ケンタッキー州は、スポーツベッティングを提供する予測市場プラットフォームを対象に訴訟を起こす州の一つに加わった。州司法長官は主要な予測市場企業であるKalshiとPolymarketをライセンスなしで違法なスポーツベッティングを提供しているとして提訴し、この分野の成長に対抗する州の増加傾向に名を連ねた。
同州は共和党支持が強い州で、2024年大統領選においてはドナルド・トランプ氏への支持率が64%に上っている一方、知事のアンディ・ベシアーは民主党員である。こうした状況の中、ケンタッキー州はトランプ氏自身が提唱する「予測市場の監督は連邦商品先物取引委員会(CFTC)の管轄にあるべき」とする立場に対し、法的に争う姿勢を示している。
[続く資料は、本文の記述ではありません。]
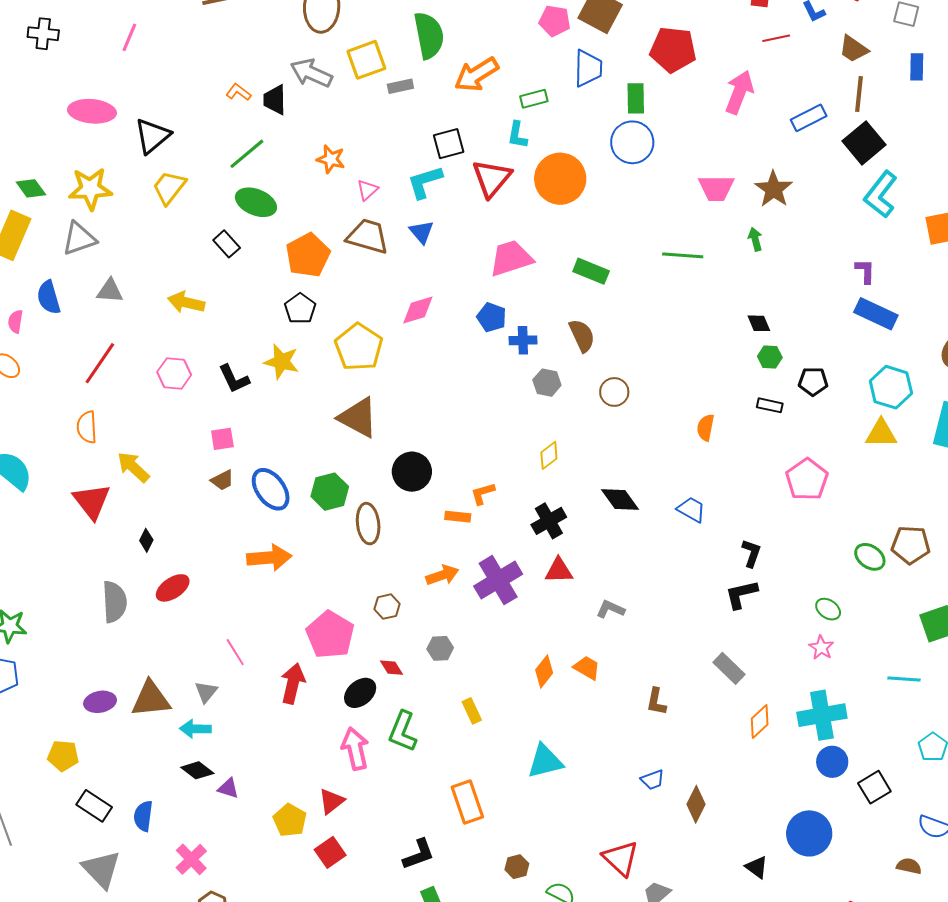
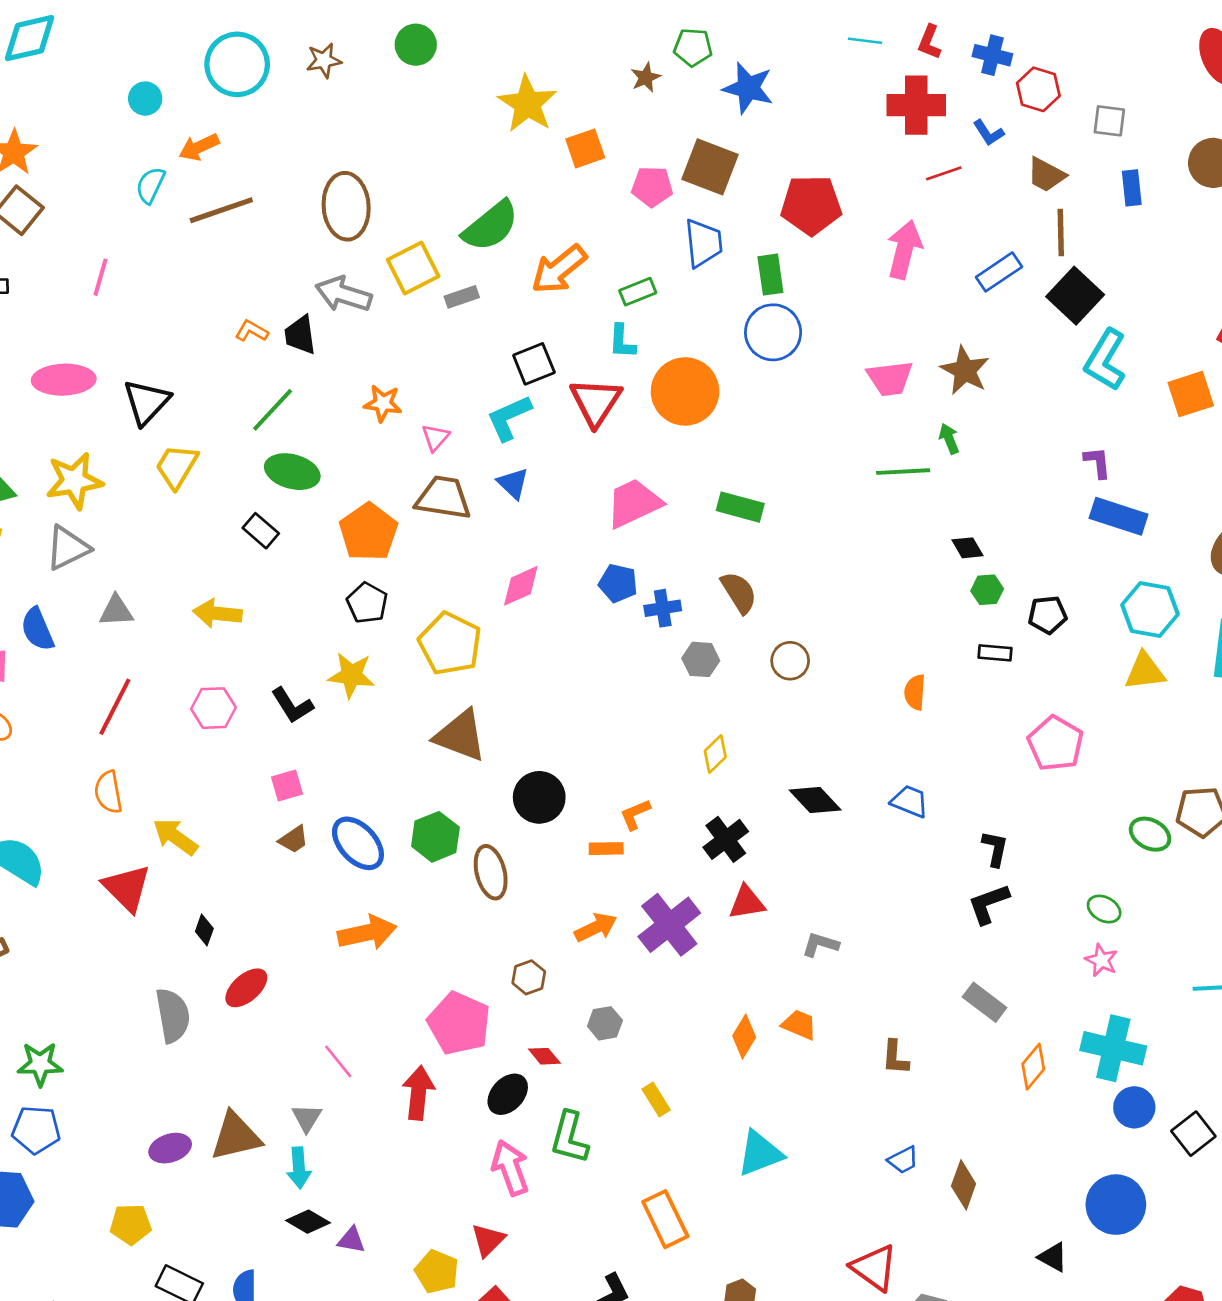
green semicircle: (429, 35) -> (491, 226), turned 69
green line: (683, 255) -> (903, 472), moved
cyan cross: (822, 715) -> (1113, 1048), turned 30
cyan arrow: (195, 729) -> (299, 1168), turned -88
州側は他の州同様に、イベント契約プラットフォームが同州内でのギャンブル許可を取得していないと主張。また、水曜日の声明ではCoinbase、Robinhood、Webullなどの企業やそのパートナーが、州の規定するギャンブル問題への対応リソースを提供していない点も指摘した。
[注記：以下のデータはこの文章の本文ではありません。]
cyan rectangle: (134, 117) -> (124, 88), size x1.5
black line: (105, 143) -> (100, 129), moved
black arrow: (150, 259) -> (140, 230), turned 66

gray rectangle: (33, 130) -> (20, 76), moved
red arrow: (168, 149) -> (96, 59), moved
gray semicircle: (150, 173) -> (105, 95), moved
共和党員でかつてトランプに指名されたラッセル・コールマン司法長官は、「KalshiとPolymarketはケンタッキー州において違法なスポーツベッティングを運営し、当州の法律に違反している」と述べ、「これらの数十億ドル規模の企業が示す法的理論は到底容認できない」と強調した。
これに対しPolymarketの広報担当者は、同社として主張に回答することを期待しているとコメントし、「この訴訟はCFTCが確立した予測市場に関する規制枠組みと相反する」とCoinDeskへの声明で表明した。
予測市場を巡るこうした州の挑戦に対し、これまでにCFTCは反訴を行っており、CFTCのマイク・セリグ委員長は自機関が米国のデリバティブ規制に関わる唯一の監督機関であるという権限を裁判上で積極的に主張している。
トランプ氏もセリグ委員長の立場を支持し、「予測市場に対するCFTCの独占的権限の維持と市場の繁栄は極めて重要だ」と自身のソーシャルメディア「Truth Social」に投稿。また、「私のリーダーシップの下、州にとってのゴールドスタンダードとなる『ルール・オブ・ザ・ロード』を制定している」と述べた。
さらにトランプ氏は、ミネソタ州知事ティム・ウォルツやイリノイ州知事J.B.プリツカーら州レベルの政治的対抗勢力を「クズ(SCUM)」と呼び、彼らがルールを決定すべきではないと主張している。
同氏は続けて、「これは巨大産業であり、我々はこれを必ず守らなければならない」と記し、「マイク・セリグCFTC委員長は多くの人々から尊敬されており、素晴らしい仕事をしている」と評価した。
CFTCはこれまでに8州に対して提訴しており、最近ではニューメキシコ州も提訴の対象となっているほか、この業界に関係する他の訴訟にも積極的に介入している。
しかし、CFTCを単独で率いる唯一の委員であるセリグ氏の立場には異論も存在する。トランプ元首席補佐官のミック・マルヴァニーは、予測市場の急増を各州の法律の抜け道として問題視する団体「Gambling Is Not Investing」の事務局長を務めている。
また、かつて証券取引委員会(SEC)とCFTCの委員長を歴任し、SEC委員長時代に暗号資産業界と対峙したゲイリー・ゲンスラーも最近、Kalshiのスポーツベッティングが州のギャンブル規制に抵触するとの主張を含む意見書を第6巡回控訴裁判所に提出した。
水曜日の早朝には連邦判事がPolymarket U.S.に対するミシガン州の訴訟申立てを却下しなかった。こうした裁判手続きは業界が法的防御の一環として頻繁に直面しており、多くの関係者は最終的に米国最高裁判所の判断に委ねられると見ている。